MUSÉE 29 – EVOLUTION

Evolution explores the concepts of progress, transformation, growth, and advancement in an age when images are taking a dramatic shift in the role they play in our lives.

From Our Archives: Renee Cox

From Our Archives: Renee Cox

Portrait by Andrea Blanch

This interview was originally featured in Issue: 18 Humanity

ANDREA BLANCH: So, do you read the papers everyday?
RENEE COX:
No, not everyday, but I certainly look at news sources to see what’s going on in this crazy

world we live in nowadays, which has just gotten madder.

ANDREA: Well, in the paper today, there was a story about Rudy Giuliani walking on the beach. He fell and hurt his knee and he had to go to the hospital right away to have surgery. When I mention the name Giuliani, what comes to mind for you?

RENEE: Oh God. In a nutshell, not intelligent, ignorant, bad taste, no sense of aesthetic, crude, back- ward thinking, and perhaps downright evil.

ANDREA: In coverage of your work, people talk about you being a controversial artist. Why do you think people label you that way? Do you still feel that you deserve that label? Do you think your work has changed so as not to warrant this label?
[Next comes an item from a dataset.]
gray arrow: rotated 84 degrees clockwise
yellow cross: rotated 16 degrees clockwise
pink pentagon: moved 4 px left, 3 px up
RENEE: People are going to label things how they want to label things, and I don’t have any control over that. I prefer to be controversial over being a victim. Perhaps they’re trying to say that I speak my mind and I say what I actually believe, so I can work with that title. It doesn’t offend me at all. I’d rather be that than whatever is the opposite of controversial, like mealy-mouthed. A lot of times I think people want artists to be that dysfunctional person who is going to sit in the corner and cower, like, “Boo hoo, I need more Prozac,” or something. That’s not me. I’m going to take on whatever issue it is head on and go into it with complete passion and vigor and make my point, and hopefully there will be people who agree. Even if they don’t agree, that’s ok. I’ll say, “Let’s have a discussion at least. Let’s have a discourse, a conversation. You don’t have to agree with everything I say but we should open it up so that we can expand together, and not be living in this narrow world that we never left.” It was nice for eight years, Obama was there, it was like a vacation, and now we’re back to reality. In regards to African Americans, nothing has changed. Racism is just rearing its ugly little head up again. It never went away. Black Americans have been around since the roots of America, for hundreds of years. It’s crazy to me.

© Renee Cox from the series The Discrete Charm of the Bougies

ANDREA: Does the work that you’re doing today send the same message as your early work?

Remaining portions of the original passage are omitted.